The objective of this study was to investigate the potential of a novel optical reflectance imaging method to predict beef tenderness. Two-dimensional (2D) optical reflectance in beef muscles induced by a point incident light was acquired. A set of five parameters were extracted from each reflectance image to describe quantitatively the reflectance profiles.
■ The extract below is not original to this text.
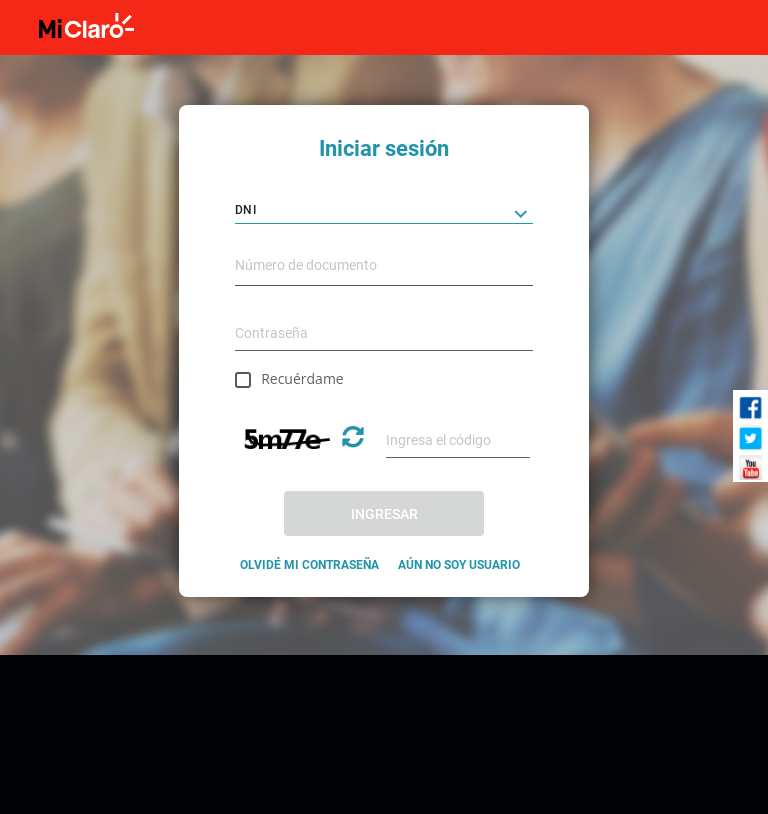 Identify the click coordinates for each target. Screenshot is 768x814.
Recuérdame (302, 378)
Two parameters, q and B, were derived by numerically fitting the equi-intensity contours of the reflectance pattern. Two spatial gradients were calculated along the directions parallel and perpendicular to muscle fibers and total scattering intensity was obtained by excluding the specular reflectance. This method was applied to analyze 2D images of optical diffuse reflectance in 336 beef samples obtained from 14 steers in which large variations in tenderness were generated by altering animal genetics, suspension method and aging time as well as utilizing muscles varying in their inherent tenderness. Tenderness was evaluated using Warner–Bratzler shear force (WBSF). The effects of animal breed, muscle, types of suspension, and aging were investigated and results indicate that the scattering intensity measured at 1-d was correlated (R² = 0.50 at λ = 720 nm) with 10-d WBSF in M. longissimus dorsi muscles; and the q parameters measured at 1-d was correlated (R² = 0.46 at λ = 720 nm) with 10-d WBSF in M. psoas major muscles. These results show analyzing 2D reflectance images of meat surfaces provides valuable information regarding the physical characteristics of meat that are responsible for beef tenderness.